A chaque fois que je le vois à l’écran, j’arrête de zapper. J’aime Pierre Arditi, sa gouaille chaleureuse, le grain particulier de sa voix et sa tignasse couleur suie. A force de le voir dans les films du regretté Alain Resnais depuis La vie est un roman, en 1983, il est devenu un compagnon de route. De ceux que l’on voit rarement mais dont on ne peut se passer longtemps.
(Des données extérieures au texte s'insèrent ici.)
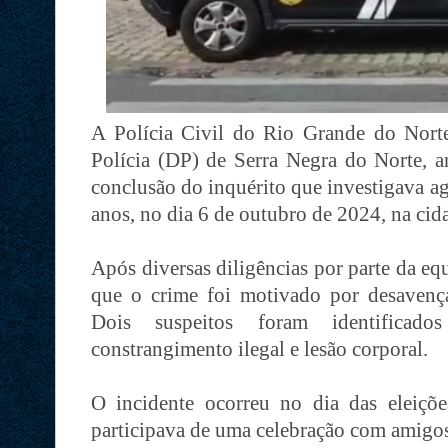
A Polícia Civil do Rio Grande do Nort
Polícia (DP) de Serra Negra do Norte, an
conclusão do inquérito que investigava ag
anos, no dia 6 de outubro de 2024, na cida
Após diversas diligências por parte da eq
que o crime foi motivado por desavenças
Dois suspeitos foram identificad
constrangimento ilegal e lesão corporal.
O incidente ocorreu no dia das eleiçõe
participava de uma celebração com amigo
Je sais de longue date qu’Arditi est passionné par le vin. Une inclination qui l’a incité à participer à la série télé Le Sang de la vigne. Une saga pas follement enthousiasmante, mais qui a le mérite de marier polar, vin et terroir. Une performance dans une France qui a pris la mauvaise habitude de diaboliser un des rares savoir-faire qui fait encore rêver au-delà de ses frontières.

L’ami Pierre est encore monté dans mon estime à la lecture d’un entretien avec le vigneron alsacien Jean-Michel Deiss paru cet été dans le supplément bachique du Journal du dimanche. Un échange passionnant entre deux hommes de culture qui partagent le même amour érudit pour le vin. La même soif de liberté, aussi, dans une époque qui tend à la limiter. Ils dénoncent en chœur «une société sécuritariste», «hygiéniste», avec la tentation d’imposer le risque zéro. «Ce n’est pas la peine de se réveiller puisque commencer la journée, c’est trop dangereux», ironise l’acteur.

A la question de savoir s’il faut boire avec modération, Arditi donne une réponse formidable, loin de la rhétorique de l’excès d’un Depardieu. «Il faut boire avec raison. Boire du vin, c’est aimer. Aime-t-on avec modération? La meilleure réponse à l’hypothèse que le vin pourrait provoquer des désordres dans la vie des jeunes, c’est l’initiation, c’est-à-dire la culture du père, celle qui transmet. Ne plus parler de vin est une aberration. Certes, à la belle ivresse peut succéder la dérive moche qui abîme, comme l’amour peut abîmer, mais il ne viendrait à l’idée de personne de dire: «N’aimez plus.»

Pour conclure l’entretien, le journaliste du JDD demande à l’acteur et au vigneron s’ils préfèrent un verre de vin ou un vers de Baudelaire. «Les deux», répondent-ils avec enthousiasme, faisant résonner mon quatrain fétiche des Fleurs du mal: «Un soir, l’âme du vin chantait dans les bouteilles: Homme, vers toi je pousse, ô cher déshérité. Sous ma prison de verre et mes cires vermeilles. Un chant plein de lumière et de fraternité!»